Stored data:
━━━━━━━━━━

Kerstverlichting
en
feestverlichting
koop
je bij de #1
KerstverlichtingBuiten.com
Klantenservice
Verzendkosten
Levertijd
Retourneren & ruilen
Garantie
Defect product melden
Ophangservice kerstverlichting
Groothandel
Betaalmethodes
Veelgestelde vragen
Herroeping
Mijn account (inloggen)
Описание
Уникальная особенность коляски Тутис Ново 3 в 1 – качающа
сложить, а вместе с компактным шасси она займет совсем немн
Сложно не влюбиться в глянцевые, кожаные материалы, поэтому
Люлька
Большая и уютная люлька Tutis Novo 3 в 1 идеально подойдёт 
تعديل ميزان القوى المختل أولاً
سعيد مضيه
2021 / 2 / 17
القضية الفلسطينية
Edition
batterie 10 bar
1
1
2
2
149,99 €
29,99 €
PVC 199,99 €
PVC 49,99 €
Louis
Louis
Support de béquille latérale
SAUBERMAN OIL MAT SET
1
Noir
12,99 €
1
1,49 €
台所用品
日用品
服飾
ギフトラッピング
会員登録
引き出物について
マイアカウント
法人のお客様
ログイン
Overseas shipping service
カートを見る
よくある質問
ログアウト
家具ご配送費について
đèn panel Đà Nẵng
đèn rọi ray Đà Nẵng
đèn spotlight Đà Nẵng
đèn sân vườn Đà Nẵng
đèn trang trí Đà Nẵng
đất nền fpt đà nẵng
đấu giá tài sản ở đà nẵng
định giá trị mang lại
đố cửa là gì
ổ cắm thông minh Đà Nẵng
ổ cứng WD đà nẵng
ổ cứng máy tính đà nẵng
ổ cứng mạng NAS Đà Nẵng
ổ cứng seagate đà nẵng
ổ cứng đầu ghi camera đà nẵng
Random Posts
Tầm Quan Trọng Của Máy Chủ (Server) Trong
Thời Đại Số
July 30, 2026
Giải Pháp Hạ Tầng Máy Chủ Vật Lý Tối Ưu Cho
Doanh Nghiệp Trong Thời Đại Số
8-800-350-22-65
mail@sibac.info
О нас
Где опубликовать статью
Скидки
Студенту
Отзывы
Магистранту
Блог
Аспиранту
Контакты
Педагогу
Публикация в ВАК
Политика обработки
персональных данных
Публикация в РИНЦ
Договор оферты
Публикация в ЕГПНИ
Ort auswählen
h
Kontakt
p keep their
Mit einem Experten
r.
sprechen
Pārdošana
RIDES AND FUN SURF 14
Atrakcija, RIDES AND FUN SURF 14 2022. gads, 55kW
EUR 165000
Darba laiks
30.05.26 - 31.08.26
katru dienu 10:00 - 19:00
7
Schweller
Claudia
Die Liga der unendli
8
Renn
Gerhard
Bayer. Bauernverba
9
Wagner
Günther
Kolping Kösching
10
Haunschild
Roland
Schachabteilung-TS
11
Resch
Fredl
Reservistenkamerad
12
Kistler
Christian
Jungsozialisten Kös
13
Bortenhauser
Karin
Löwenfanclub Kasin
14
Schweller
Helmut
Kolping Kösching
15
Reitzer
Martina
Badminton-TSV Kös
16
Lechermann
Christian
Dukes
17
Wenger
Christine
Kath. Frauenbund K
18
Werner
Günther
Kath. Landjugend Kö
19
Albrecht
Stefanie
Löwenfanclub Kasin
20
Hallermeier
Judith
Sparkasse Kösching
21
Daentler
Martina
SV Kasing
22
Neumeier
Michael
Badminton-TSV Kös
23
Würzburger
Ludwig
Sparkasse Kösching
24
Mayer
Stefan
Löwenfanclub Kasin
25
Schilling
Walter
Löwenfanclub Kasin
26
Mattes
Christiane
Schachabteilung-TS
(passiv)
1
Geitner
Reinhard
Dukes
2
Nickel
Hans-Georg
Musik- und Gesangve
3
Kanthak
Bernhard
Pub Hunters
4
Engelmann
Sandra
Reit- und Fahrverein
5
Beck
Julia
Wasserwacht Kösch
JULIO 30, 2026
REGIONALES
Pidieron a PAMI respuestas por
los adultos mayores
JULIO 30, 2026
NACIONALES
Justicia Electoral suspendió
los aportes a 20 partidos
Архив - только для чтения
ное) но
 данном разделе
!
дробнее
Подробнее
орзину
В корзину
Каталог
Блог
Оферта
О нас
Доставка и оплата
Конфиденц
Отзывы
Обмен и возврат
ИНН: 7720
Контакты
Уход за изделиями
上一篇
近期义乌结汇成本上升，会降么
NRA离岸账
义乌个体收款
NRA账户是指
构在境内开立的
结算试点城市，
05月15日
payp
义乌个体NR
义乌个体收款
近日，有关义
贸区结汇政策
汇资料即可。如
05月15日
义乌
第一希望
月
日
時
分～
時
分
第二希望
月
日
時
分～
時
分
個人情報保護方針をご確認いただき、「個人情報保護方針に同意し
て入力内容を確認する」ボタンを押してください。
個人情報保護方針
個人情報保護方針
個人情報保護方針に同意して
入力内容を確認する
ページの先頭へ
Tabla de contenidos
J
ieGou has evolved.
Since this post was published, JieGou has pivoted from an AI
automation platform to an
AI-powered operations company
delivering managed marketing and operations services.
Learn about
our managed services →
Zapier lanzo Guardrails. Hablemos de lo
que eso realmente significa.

━━━━━━━━━━

• Work to be completed: In full and without error, restate the data.

• Solution for this exercise:
Kerstverlichting
en
feestverlichting
koop
je bij de #1
KerstverlichtingBuiten.com
Klantenservice
Verzendkosten
Levertijd
Retourneren & ruilen
Garantie
Defect product melden
Ophangservice kerstverlichting
Groothandel
Betaalmethodes
Veelgestelde vragen
Herroeping
Mijn account (inloggen)
Описание
Уникальная особенность коляски Тутис Ново 3 в 1 – качающа
сложить, а вместе с компактным шасси она займет совсем немн
Сложно не влюбиться в глянцевые, кожаные материалы, поэтому
Люлька
Большая и уютная люлька Tutis Novo 3 в 1 идеально подойдёт 
تعديل ميزان القوى المختل أولاً
سعيد مضيه
2021 / 2 / 17
القضية الفلسطينية
Edition
batterie 10 bar
1
1
2
2
149,99 €
29,99 €
PVC 199,99 €
PVC 49,99 €
Louis
Louis
Support de béquille latérale
SAUBERMAN OIL MAT SET
1
Noir
12,99 €
1
1,49 €
台所用品
日用品
服飾
ギフトラッピング
会員登録
引き出物について
マイアカウント
法人のお客様
ログイン
Overseas shipping service
カートを見る
よくある質問
ログアウト
家具ご配送費について
đèn panel Đà Nẵng
đèn rọi ray Đà Nẵng
đèn spotlight Đà Nẵng
đèn sân vườn Đà Nẵng
đèn trang trí Đà Nẵng
đất nền fpt đà nẵng
đấu giá tài sản ở đà nẵng
định giá trị mang lại
đố cửa là gì
ổ cắm thông minh Đà Nẵng
ổ cứng WD đà nẵng
ổ cứng máy tính đà nẵng
ổ cứng mạng NAS Đà Nẵng
ổ cứng seagate đà nẵng
ổ cứng đầu ghi camera đà nẵng
Random Posts
Tầm Quan Trọng Của Máy Chủ (Server) Trong
Thời Đại Số
July 30, 2026
Giải Pháp Hạ Tầng Máy Chủ Vật Lý Tối Ưu Cho
Doanh Nghiệp Trong Thời Đại Số
8-800-350-22-65
mail@sibac.info
О нас
Где опубликовать статью
Скидки
Студенту
Отзывы
Магистранту
Блог
Аспиранту
Контакты
Педагогу
Публикация в ВАК
Политика обработки
персональных данных
Публикация в РИНЦ
Договор оферты
Публикация в ЕГПНИ
Ort auswählen
h
Kontakt
p keep their
Mit einem Experten
r.
sprechen
Pārdošana
RIDES AND FUN SURF 14
Atrakcija, RIDES AND FUN SURF 14 2022. gads, 55kW
EUR 165000
Darba laiks
30.05.26 - 31.08.26
katru dienu 10:00 - 19:00
7
Schweller
Claudia
Die Liga der unendli
8
Renn
Gerhard
Bayer. Bauernverba
9
Wagner
Günther
Kolping Kösching
10
Haunschild
Roland
Schachabteilung-TS
11
Resch
Fredl
Reservistenkamerad
12
Kistler
Christian
Jungsozialisten Kös
13
Bortenhauser
Karin
Löwenfanclub Kasin
14
Schweller
Helmut
Kolping Kösching
15
Reitzer
Martina
Badminton-TSV Kös
16
Lechermann
Christian
Dukes
17
Wenger
Christine
Kath. Frauenbund K
18
Werner
Günther
Kath. Landjugend Kö
19
Albrecht
Stefanie
Löwenfanclub Kasin
20
Hallermeier
Judith
Sparkasse Kösching
21
Daentler
Martina
SV Kasing
22
Neumeier
Michael
Badminton-TSV Kös
23
Würzburger
Ludwig
Sparkasse Kösching
24
Mayer
Stefan
Löwenfanclub Kasin
25
Schilling
Walter
Löwenfanclub Kasin
26
Mattes
Christiane
Schachabteilung-TS
(passiv)
1
Geitner
Reinhard
Dukes
2
Nickel
Hans-Georg
Musik- und Gesangve
3
Kanthak
Bernhard
Pub Hunters
4
Engelmann
Sandra
Reit- und Fahrverein
5
Beck
Julia
Wasserwacht Kösch
JULIO 30, 2026
REGIONALES
Pidieron a PAMI respuestas por
los adultos mayores
JULIO 30, 2026
NACIONALES
Justicia Electoral suspendió
los aportes a 20 partidos
Архив - только для чтения
ное) но
 данном разделе
!
дробнее
Подробнее
орзину
В корзину
Каталог
Блог
Оферта
О нас
Доставка и оплата
Конфиденц
Отзывы
Обмен и возврат
ИНН: 7720
Контакты
Уход за изделиями
上一篇
近期义乌结汇成本上升，会降么
NRA离岸账
义乌个体收款
NRA账户是指
构在境内开立的
结算试点城市，
05月15日
payp
义乌个体NR
义乌个体收款
近日，有关义
贸区结汇政策
汇资料即可。如
05月15日
义乌
第一希望
月
日
時
分～
時
分
第二希望
月
日
時
分～
時
分
個人情報保護方針をご確認いただき、「個人情報保護方針に同意し
て入力内容を確認する」ボタンを押してください。
個人情報保護方針
個人情報保護方針
個人情報保護方針に同意して
入力内容を確認する
ページの先頭へ
Tabla de contenidos
J
ieGou has evolved.
Since this post was published, JieGou has pivoted from an AI
automation platform to an
AI-powered operations company
delivering managed marketing and operations services.
Learn about
our managed services →
Zapier lanzo Guardrails. Hablemos de lo
que eso realmente significa.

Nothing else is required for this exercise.